There are 9.4 million disabled people throughout the UK, accounting for 18% of the population. Independent living, where possible, is a key factor that can allow the person to lead a more fulfilled life.
There is help available
Due to the downturn in the UK economy, there has been a big reduction in the availability of independent housing provided by local authorities but the Orwell Housing Association UK has bucked this trend and grown substantially during this period. The association offers a wide range of facilities, including assisted housing and outreach services for those who live in their own homes.
Care services in the home
A visiting carer can help if you need someone to advise you on medication and personal needs. It may be that your property might need ramps and special aids to help with your mobility but there are also alarm systems that can be fitted in case of a fall or an emergency.
Local councils and specialist agencies can offer information about all these products and services and can help you lead an independent life.
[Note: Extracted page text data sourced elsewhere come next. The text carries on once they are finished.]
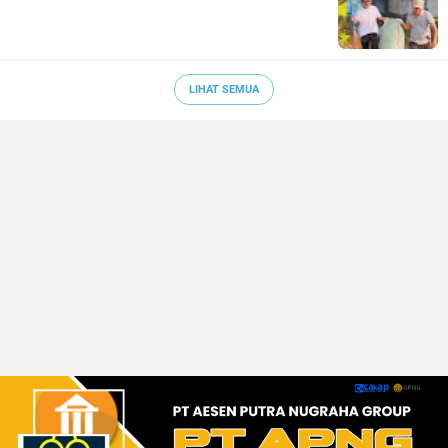
LIHAT SEMUA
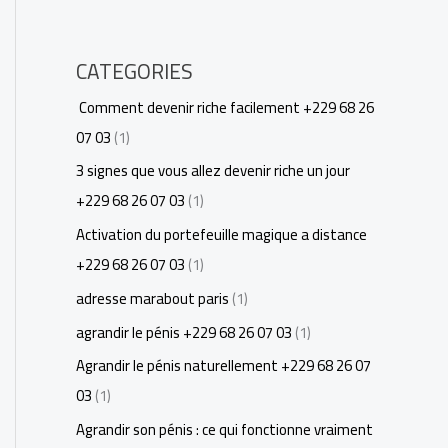
CATEGORIES
Comment devenir riche facilement +229 68 26
07 03
(1)
3 signes que vous allez devenir riche un jour
+229 68 26 07 03
(1)
Activation du portefeuille magique a distance
+229 68 26 07 03
(1)
adresse marabout paris
(1)
agrandir le pénis +229 68 26 07 03
(1)
Agrandir le pénis naturellement +229 68 26 07
03
(1)
Agrandir son pénis : ce qui fonctionne vraiment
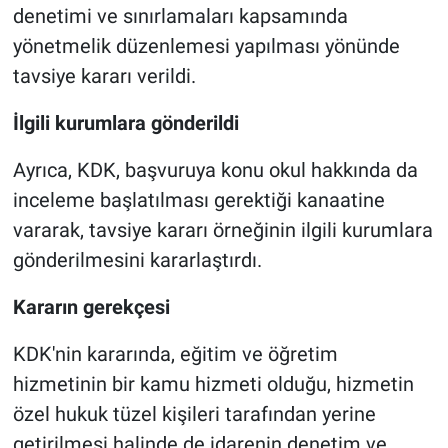
denetimi ve sınırlamaları kapsamında
yönetmelik düzenlemesi yapılması yönünde
tavsiye kararı verildi.
İlgili kurumlara gönderildi
Ayrıca, KDK, başvuruya konu okul hakkında da
inceleme başlatılması gerektiği kanaatine
vararak, tavsiye kararı örneğinin ilgili kurumlara
gönderilmesini kararlaştırdı.
Kararın gerekçesi
KDK'nin kararında, eğitim ve öğretim
hizmetinin bir kamu hizmeti olduğu, hizmetin
özel hukuk tüzel kişileri tarafından yerine
getirilmesi halinde de idarenin denetim ve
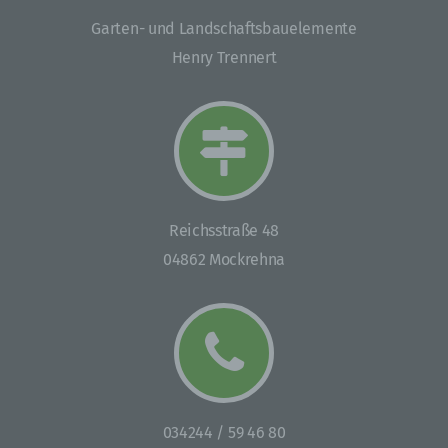
Betroffene Person ist jede identifizierte oder
Garten- und Landschaftsbauelemente
identifizierbare natürliche Person, deren
Henry Trennert
personenbezogene Daten von dem für die Verarbeitung
Verantwortlichen verarbeitet werden.
c) Verarbeitung
Verarbeitung ist jeder mit oder ohne Hilfe
automatisierter Verfahren ausgeführte Vorgang oder
jede solche Vorgangsreihe im Zusammenhang mit
Reichsstraße 48
personenbezogenen Daten wie das Erheben, das
Erfassen, die Organisation, das Ordnen, die
04862 Mockrehna
Speicherung, die Anpassung oder Veränderung, das
Auslesen, das Abfragen, die Verwendung, die
Offenlegung durch Übermittlung, Verbreitung oder eine
andere Form der Bereitstellung, den Abgleich oder die
Verknüpfung, die Einschränkung, das Löschen oder die
Vernichtung.
d) Einschränkung der Verarbeitung
034244 / 59 46 80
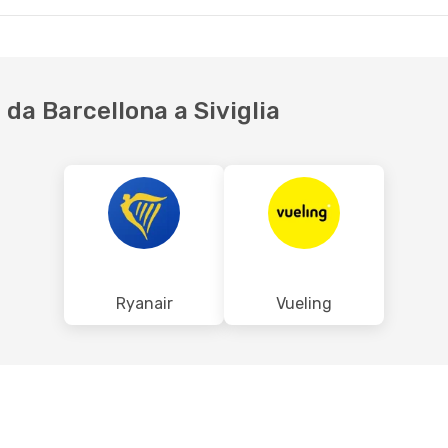
da Barcellona a Siviglia
Ryanair
Vueling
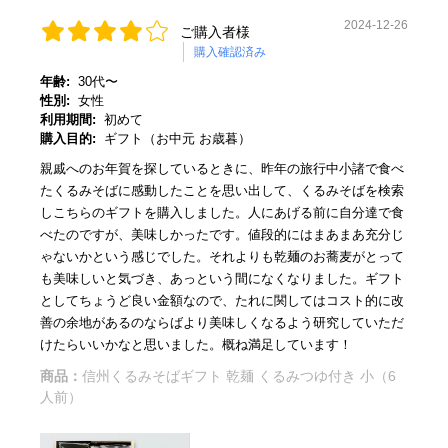
2024-12-26
ご購入者様
購入確認済み
年齢:
30代〜
性別:
女性
利用期間:
初めて
購入目的:
ギフト（お中元 お歳暮）
親戚へのお年賀を探しているときに、昨年の旅行中小諸で食べ
たくるみそばに感動したことを思い出して、くるみそばを検索
しこちらのギフトを購入しました。人にあげる前に自分達で食
べたのですが、美味しかったです。値段的にはまあまあ充分じ
ゃないかという感じでした。それよりも乾麺のお蕎麦がとって
も美味しいと気づき、あっという間になくなりました。ギフト
としてちょうど良い金額なので、たれに関してはコスト的に改
善の余地があるのならばより美味しくなるよう研究していただ
けたらいいかなと思いました。概ね満足しています！
商品：
信州くるみそばギフト 乾麺 くるみつゆ付き 小（6
人前）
Meeting new friends and taking up a hobby
Living independently can give you the opportunity to meet new people and have a normal and happy social life. If you take up a new hobby or want to go out with a group of like-minded people, this will help raise your confidence and you’ll also strike up new relationships.
If you are moving into supported housing, you’ll have the peace of mind that someone is at the end of a phone or on the premises to assist you when needed.
Sharing the cost
Most people in today’s society would like to get onto the housing ladder, but for some it seems impossible. One easy way of achieving this is to apply to a housing association for shared ownership of a property.
Once you have been accepted you will pay part rent and part mortgage, this means you will own part of the property and the other portion you’ll pay rent on. If at some point you decide you would like to buy the remainder you can agree with the housing association to do so.